Unraveling Nepal’s Ancient Durbars: The Whispering Stones that Bring Life to History
Nepal’s durbars-its ancient palaces-are not merely awe-inspiring pieces of architecture; they are stories of empires,
spiritualities, and art. Traverse the Basantapur Durbar, Nuwakot Durbar, Gorkha Durbar, Lamjung Durbar, and Kaskikot
Durbar halls to reveal layers that defined this nation. It is here that one may look into the very soul of Nepal with
grandeur and grassroots tradition.
Basantapur Durbar (Kathmandu Durbar Square) dazzles with untamed beauty. The 16th-century wealth, a UNESCO
World Heritage, is a mosaic of Newari architecture. Behold such beautifully carved wooden windows, the stone courtyard
in Hanuman Dhoka Palace, and Taleju Temple as tall as a skyscraper. Although the 2015 earthquake has left its mark,
restoration of its temples and statues—like the fabled palace of Goddess Kumari—continues to infuse its soul. Locals
continue to visit for festivals, and the past is present here.
And Nuwakot Durbar—northwestern Kathmandu palace-fortress of Nepal’s great unifier, King Prithvi Narayan Shah’s
1700s battles.
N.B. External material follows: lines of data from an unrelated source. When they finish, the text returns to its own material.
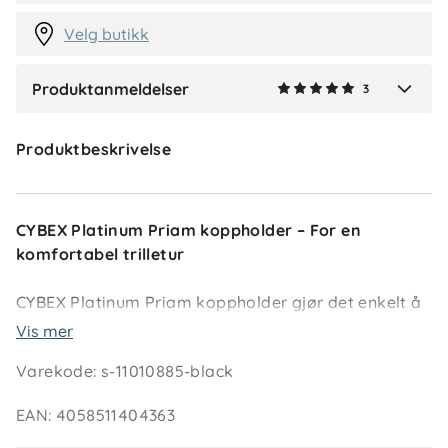
Velg butikk
Produktanmeldelser
3
Verified by Trustvoice
Produktbeskrivelse
CYBEX Platinum Priam koppholder – For en
komfortabel trilletur
CYBEX Platinum Priam koppholder gjør det enkelt å
ha drikken lett tilgjengelig under trilleturen. Den
Vis mer
festes raskt og sikkert til begge sider av håndtaket
Varekode
:
s-11010885-black
på din CYBEX barnevogn og gir en stabil plass for
kopper og flasker i ulike størrelser.
EAN
:
4058511404363
Perfekt for foreldre på farten som ønsker enkel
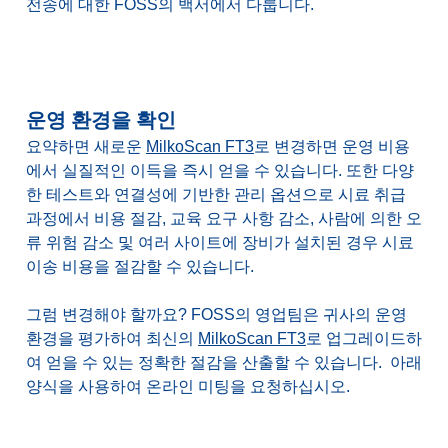
전송에 대한 FOSS의 백서에서 다룹니다.
운영 환경을 확인
요약하면 새로운
MilkoScan FT3
로 변경하면 운영 비용
에서 실질적인 이득을 즉시 얻을 수 있습니다. 또한 다양
한 테스트와 연결성에 기반한 관리 옵션으로 시료 취급
과정에서 비용 절감, 교육 요구 사항 감소, 사람에 의한 오
류 위험 감소 및 여러 사이트에 장비가 설치된 경우 시료
이송 비용을 절감할 수 있습니다.
그럼 변경해야 할까요? FOSS의 영업팀은 귀사의 운영
환경을 평가하여 최신의
MilkoScan FT3
로 업그레이드하
여 얻을 수 있는 정확한 절감을 산출할 수 있습니다. 아래
양식을 사용하여 온라인 미팅을 요청하십시오.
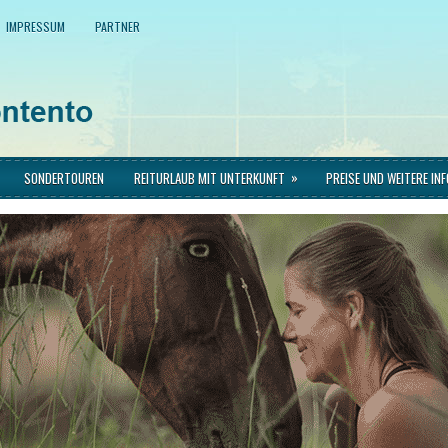
IMPRESSUM
PARTNER
»
SONDERTOUREN
REITURLAUB MIT UNTERKUNFT
PREISE UND WEITERE IN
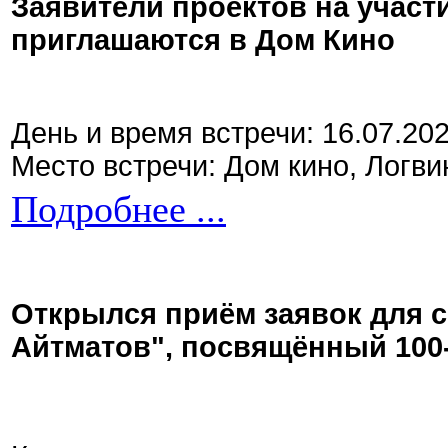
Заявители проектов на участ
приглашаются в Дом Кино
День и время встречи: 16.07.20
Место встречи: Дом кино, Логви
Подробнее ...
Открылся приём заявок для 
Айтматов", посвящённый 100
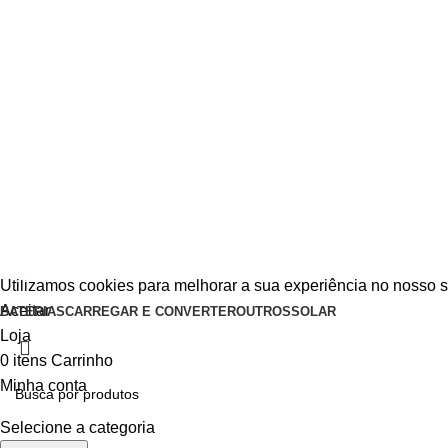
Utilizamos cookies para melhorar a sua experiência no nosso s
Aceitar
BATERIAS
CARREGAR E CONVERTER
OUTROS
SOLAR
Loja
0
itens
Carrinho
Minha conta
Selecione a categoria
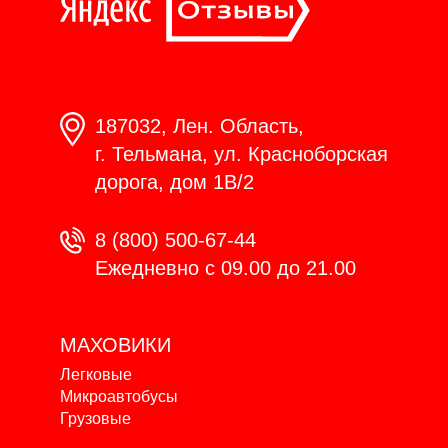
187032, Лен. Область,
г. Тельмана, ул. Красноборская
дорога, дом 1В/2
8 (800) 500-67-44
Ежедневно с 09.00 до 21.00
МАХОВИКИ
Легковые
Микроавтобусы
Грузовые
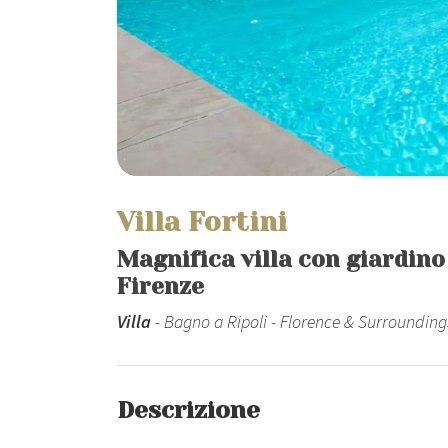
Villa Fortini
Magnifica villa con giardino 
Firenze
Villa
- Bagno a Ripoli - Florence & Surrounding
Descrizione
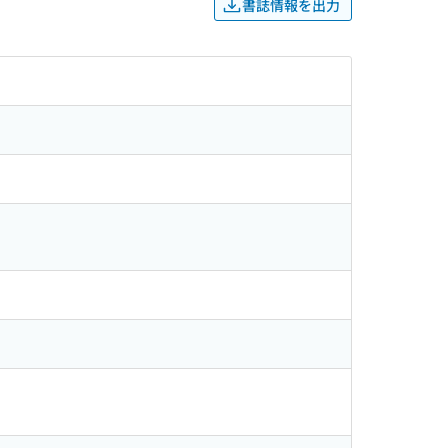
書誌情報を出力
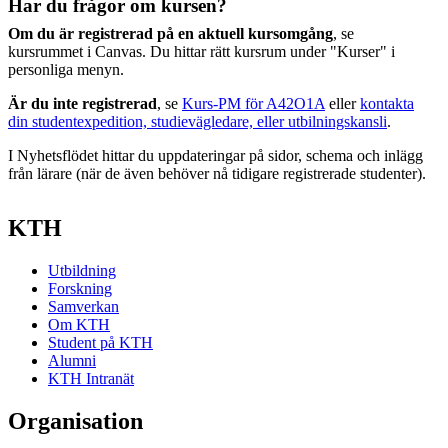
Har du frågor om kursen?
Om du är registrerad på en aktuell kursomgång
, se
kursrummet i Canvas. Du hittar rätt kursrum under "Kurser" i
personliga menyn.
Är du inte registrerad
, se
Kurs-PM för A42O1A
eller
kontakta
din studentexpedition, studievägledare, eller utbilningskansli
.
I Nyhetsflödet hittar du uppdateringar på sidor, schema och inlägg
från lärare (när de även behöver nå tidigare registrerade studenter).
KTH
Utbildning
Forskning
Samverkan
Om KTH
Student på KTH
Alumni
KTH Intranät
Organisation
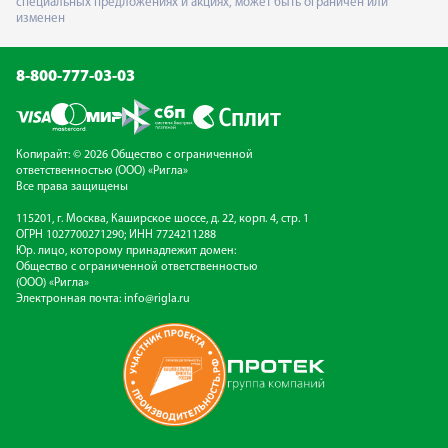
специальных предложениях и акциях, может быть ограничен или
изменен
8-800-777-03-03
Копирайт: © 2026 Общество с ограниченной
ответственностью (ООО) «Ригла»
Все права защищены
115201, г. Москва, Каширское шоссе, д. 22, корп. 4, стр. 1
ОГРН 1027700271290; ИНН 7724211288
Юр. лицо, которому принадлежит домен:
Общество с ограниченной ответственностью
(ООО) «Ригла»
Электронная почта:
info@rigla.ru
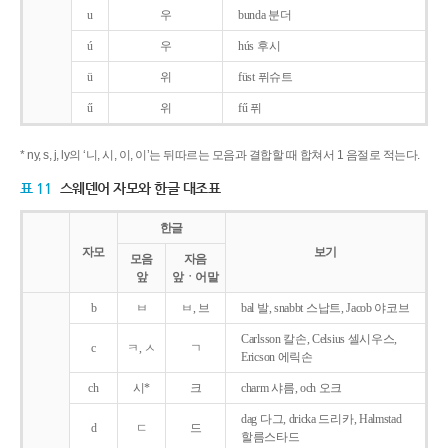
u
우
bunda 분더
ú
우
hús 후시
ü
위
füst 퓌슈트
ű
위
fű 퓌
* ny, s, j, ly의 ‘니, 시, 이, 이’는 뒤따르는 모음과 결합할 때 합쳐서 1 음절로 적는다.
표 11
스웨덴어 자모와 한글 대조표
한글
자모
보기
모음
자음
앞
앞ㆍ어말
b
ㅂ
ㅂ, 브
bal 발, snabbt 스납트, Jacob 야코브
Carlsson 칼손, Celsius 셀시우스,
c
ㅋ, ㅅ
ㄱ
Ericson 에릭손
ch
시*
크
charm 샤름, och 오크
dag 다그, dricka 드리카, Halmstad
d
ㄷ
드
할름스타드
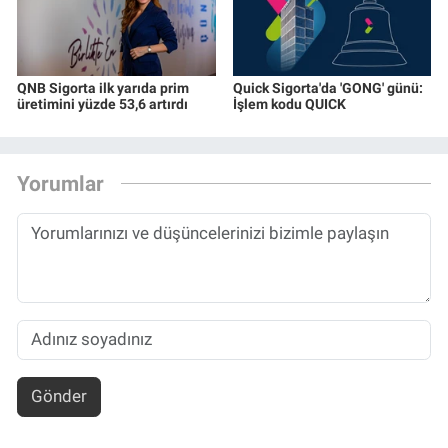
QNB Sigorta ilk yarıda prim
Quick Sigorta'da 'GONG' günü:
üretimini yüzde 53,6 artırdı
İşlem kodu QUICK
Yorumlar
Gönder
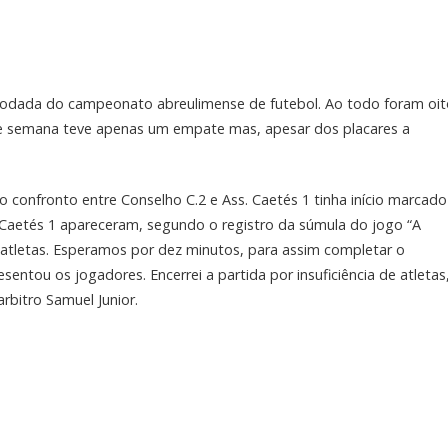
rodada do campeonato abreulimense de futebol. Ao todo foram oit
de semana teve apenas um empate mas, apesar dos placares a
confronto entre Conselho C.2 e Ass. Caetés 1 tinha início marcado
Caetés 1 apareceram, segundo o registro da súmula do jogo “A
atletas. Esperamos por dez minutos, para assim completar o
tou os jogadores. Encerrei a partida por insuficiência de atletas
rbitro Samuel Junior.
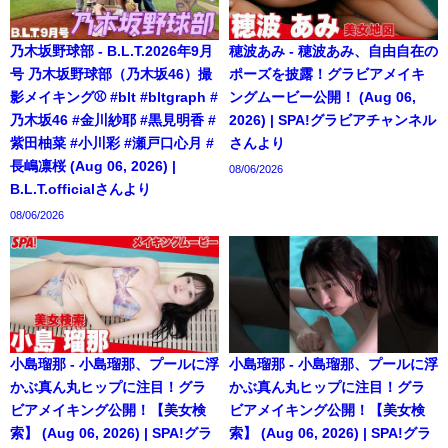
乃木坂野球部 - B.L.T.2026年9月
穂波あみ - 穂波あみ、自由自在の
号 乃木坂野球部（乃木坂46）撮
ポーズを披露！グラビアメイキ
影メイキング⚾️ #blt #bltgraph #
ングムービー公開！ (Aug 06,
乃木坂46 #金川紗耶 #黒見明香 #
2026) | SPA!グラビアチャンネル
紫田柚菜 #小川彩 #瀬戸口心月 #
さんより
長嶋凛桜 (Aug 06, 2026) |
08/06/2026
B.L.T.officialさんより
08/06/2026
小島瑠那 - 小島瑠那、プールに浮
小島瑠那 - 小島瑠那、プールに浮
かぶ真ん丸ヒップに注目！グラ
かぶ真ん丸ヒップに注目！グラ
ビアメイキング公開！【美女検
ビアメイキング公開！【美女検
索】 (Aug 06, 2026) | SPA!グラ
索】 (Aug 06, 2026) | SPA!グラ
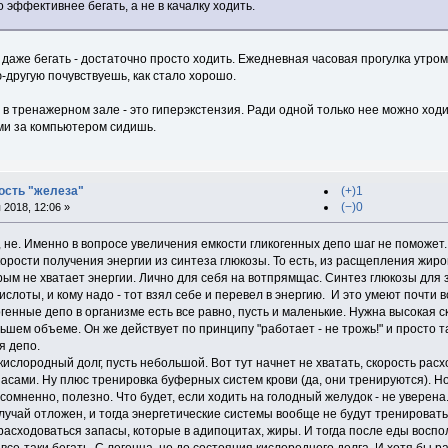
то эффективнее бегать, а не в качалку ходить.
 даже бегать - достаточно просто ходить. Ежедневная часовая прогулка утром
-другую почувствуешь, как стало хорошо.
 в тренажерном зале - это гиперэкстензия. Ради одной только нее можно ход
ми за компьютером сидишь.
ость "железа"
(+)1
(−)0
2018, 12:06 »
, не. Именно в вопросе увеличения емкости гликогенных депо шаг не поможет. Н
орости получения энергии из синтеза глюкозы. То есть, из расщепления жиров
орым не хватает энергии. Лично для себя на вотпрямщас. Синтез глюкозы дл
слоты, и кому надо - тот взял себе и перевел в энергию. И это умеют почти вс
когенные депо в организме есть все равно, пусть и маленькие. Нужна высокая 
ьшем объеме. Он же действует по принципу "работает - не трожь!" и просто 
я депо.
кислородный долг, пусть небольшой. Вот тут начнет не хватать, скорость рас
асами. Ну плюс тренировка буферных систем крови (да, они тренируются). Но
сомненно, полезно. Что будет, если ходить на голодный желудок - не уверена
 случай отложен, и тогда энергетические системы вообще не будут тренироват
 расходоваться запасы, которые в адипоцитах, жиры. И тогда после еды воспол
се-таки бегать. С легонца, но до состояния кислородного долга. И хотя бы ра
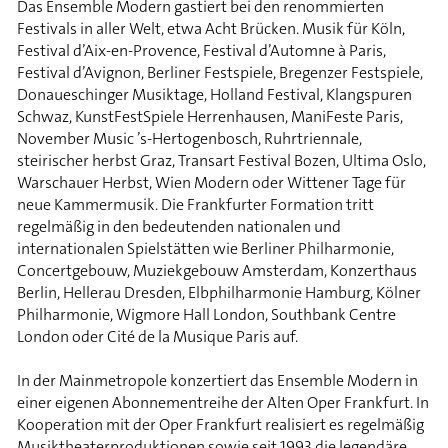
Das Ensemble Modern gastiert bei den renommierten
Festivals in aller Welt, etwa Acht Brücken. Musik für Köln,
Festival d’Aix-en-Provence, Festival d’Automne à Paris,
Festival d’Avignon, Berliner Festspiele, Bregenzer Festspiele,
Donaueschinger Musiktage, Holland Festival, Klangspuren
Schwaz, KunstFestSpiele Herrenhausen, ManiFeste Paris,
November Music ’s-Hertogenbosch, Ruhrtriennale,
steirischer herbst Graz, Transart Festival Bozen, Ultima Oslo,
Warschauer Herbst, Wien Modern oder Wittener Tage für
neue Kammermusik. Die Frankfurter Formation tritt
regelmäßig in den bedeutenden nationalen und
internationalen Spielstätten wie Berliner Philharmonie,
Concertgebouw, Muziekgebouw Amsterdam, Konzerthaus
Berlin, Hellerau Dresden, Elbphilharmonie Hamburg, Kölner
Philharmonie, Wigmore Hall London, Southbank Centre
London oder Cité de la Musique Paris auf.
In der Mainmetropole konzertiert das Ensemble Modern in
einer eigenen Abonnementreihe der Alten Oper Frankfurt. In
Kooperation mit der Oper Frankfurt realisiert es regelmäßig
Musiktheaterproduktionen sowie seit 1993 die legendäre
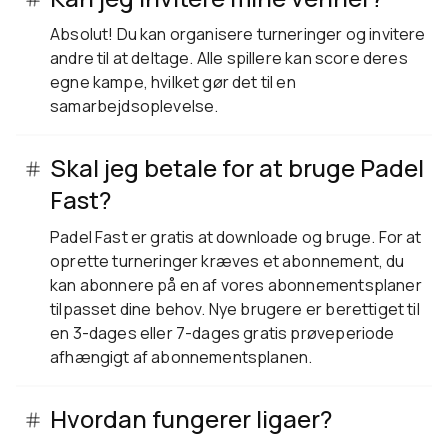
Absolut! Du kan organisere turneringer og invitere
andre til at deltage. Alle spillere kan score deres
egne kampe, hvilket gør det til en
samarbejdsoplevelse.
Skal jeg betale for at bruge Padel
Fast?
Padel Fast er gratis at downloade og bruge. For at
oprette turneringer kræves et abonnement, du
kan abonnere på en af vores abonnementsplaner
tilpasset dine behov. Nye brugere er berettiget til
en 3-dages eller 7-dages gratis prøveperiode
afhængigt af abonnementsplanen.
Hvordan fungerer ligaer?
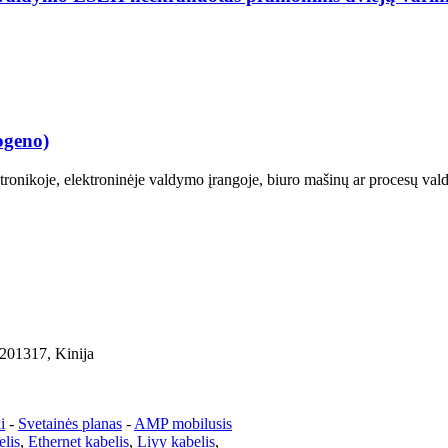
ogeno)
tronikoje, elektroninėje valdymo įrangoje, biuro mašinų ar procesų va
 201317, Kinija
i
-
Svetainės planas
-
AMP mobilusis
lis
,
Ethernet kabelis
,
Liyy kabelis
,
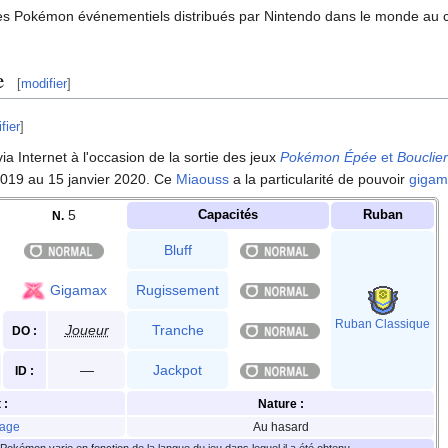
 des Pokémon événementiels distribués par Nintendo dans le monde au 
e
[
modifier
]
fier
]
a Internet à l'occasion de la sortie des jeux
Pokémon Épée
et
Bouclier
019 au 15 janvier 2020. Ce
Miaouss
a la particularité de pouvoir
gigam
5
Capacités
Ruban
N.
Bluff
Gigamax
Rugissement
Ruban Classique
Joueur
Tranche
DO
:
—
Jackpot
ID
:
t
:
Nature
:
age
Au hasard
okémon varie en fonction de la langue du jeu dans lequel il a été obtenu.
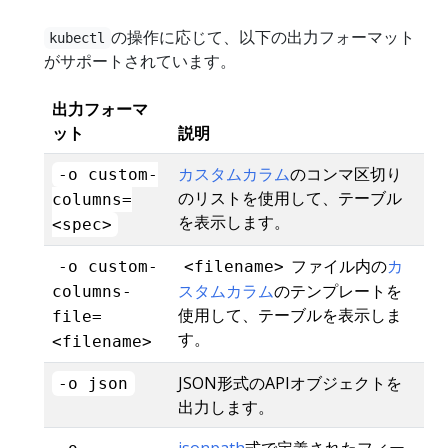
の操作に応じて、以下の出力フォーマット
kubectl
がサポートされています。
出力フォーマ
ット
説明
カスタムカラム
のコンマ区切り
-o custom-
のリストを使用して、テーブル
columns=
を表示します。
<spec>
ファイル内の
カ
-o custom-
<filename>
スタムカラム
のテンプレートを
columns-
使用して、テーブルを表示しま
file=
す。
<filename>
JSON形式のAPIオブジェクトを
-o json
出力します。
jsonpath
式で定義されたフィー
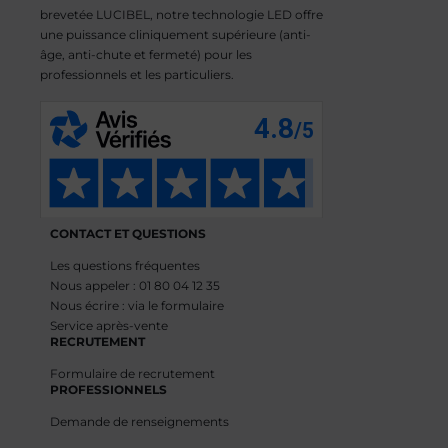
brevetée LUCIBEL, notre technologie LED offre
une puissance cliniquement supérieure (anti-
âge, anti-chute et fermeté) pour les
professionnels et les particuliers.
CONTACT ET QUESTIONS
Les questions fréquentes
Nous appeler : 01 80 04 12 35
Nous écrire : via le formulaire
Service après-vente
RECRUTEMENT
Formulaire de recrutement
PROFESSIONNELS
Demande de renseignements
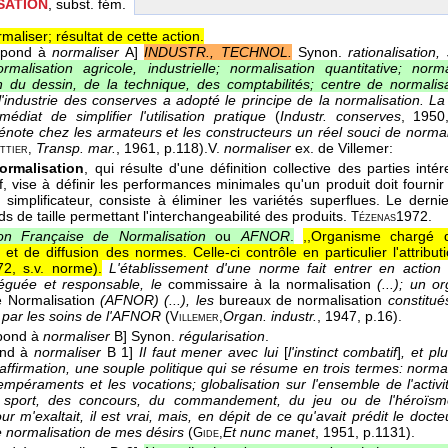
SATION
, subst. fém.
maliser; résultat de cette action.
spond à
normaliser
A]
INDUSTR., TECHNOL.
Synon.
rationalisation,
rmalisation agricole, industrielle; normalisation quantitative; norma
n du dessin, de la technique, des comptabilités; centre de normalis
 l'industrie des conserves a adopté le principe de la normalisation. 
édiat de simplifier l'utilisation pratique
(
Industr. conserves
, 1950
note chez les armateurs et les constructeurs un réel souci de normali
Transp. mar.
, 1961
, p.118).
V.
normaliser
ex. de Villemer:
ttier
,
ormalisation
, qui résulte d'une définition collective des parties inté
tif, vise à définir les performances minimales qu'un produit doit fourn
 simplificateur, consiste à éliminer les variétés superflues. Le dernie
s de taille permettant l'interchangeabilité des produits.
1972
.
Tézenas
ion Française de Normalisation
ou
AFNOR
.
,,Organisme chargé d
n et de diffusion des normes. Celle-ci contrôle en particulier l'attrib
72, s.v. norme
).
L'établissement d'une norme fait entrer en action t
éguée et responsable, le
commissaire à la normalisation
(...); un o
e Normalisation
(AFNOR) (...), les
bureaux de normalisation
constitué
, par les soins de l'AFNOR
(
Organ. industr.
, 1947
, p.16).
Villemer,
pond à
normaliser
B]
Synon.
régularisation
.
ond à
normaliser
B 1]
Il faut mener avec lui
[
l'instinct combatif
]
, et p
ffirmation, une souple politique qui se résume en trois termes: normali
empéraments et les vocations; globalisation sur l'ensemble de l'activit
 sport, des concours, du commandement, du jeu ou de l'héroïsm
r m'exaltait, il est vrai, mais, en dépit de ce qu'avait prédit le docteu
 normalisation de mes désirs
(
Et nunc manet
, 1951
, p.1131).
Gide,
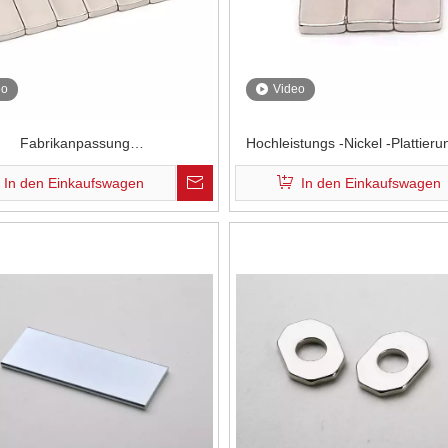
eo
Video
Fabrikanpassung
Hochleistungs -Nickel -Plattier
peraturwiderstand Industrialer
N52H Seltener Erde Ndfeb Mag
In den Einkaufswagen
In den Einkaufswagen
ck N45SH Neodym Magnete im
Drohnenmotor
Drohnenmotor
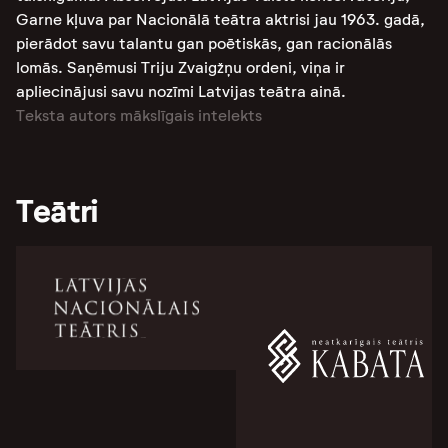
Garne kļuva par Nacionālā teātra aktrisi jau 1963. gadā,
pierādot savu talantu gan poētiskās, gan racionālās
lomās. Saņēmusi Triju Zvaigžņu ordeni, viņa ir
apliecinājusi savu nozīmi Latvijas teātra ainā​​​​​​​​.
Teksta autors mākslīgais intelekts
Teātri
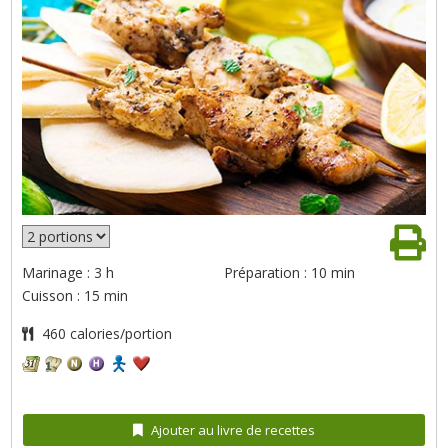
Marinage : 3 h
Préparation : 10 min
Cuisson : 15 min
460 calories/portion
Ajouter au livre de recettes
Climb its seven-storey structure—panorama views over Trishuli River valley—then realize why it was a
strategical choice. Palace intrigue and warfare murmur through crumbling old brick and neighboring Bhairavi Temple.
Stay on to see sunset here—it’s as if gold spills over hills.
Gorkha Durbar, the Shah dynasty’s birthplace, is heaven for historians. The palace complex atop the hill is a palace, a fort,
and a temple. Views worth the climb are the Himalayan vista and the Kalika temple to which pilgrims still make short
pilgrimages so that blessings shower on them. Here inspiration, as practice went, was literally prayed for by Prithvi
Narayan Shah before unification of Nepal—a practice that was in vogue until the holy gates.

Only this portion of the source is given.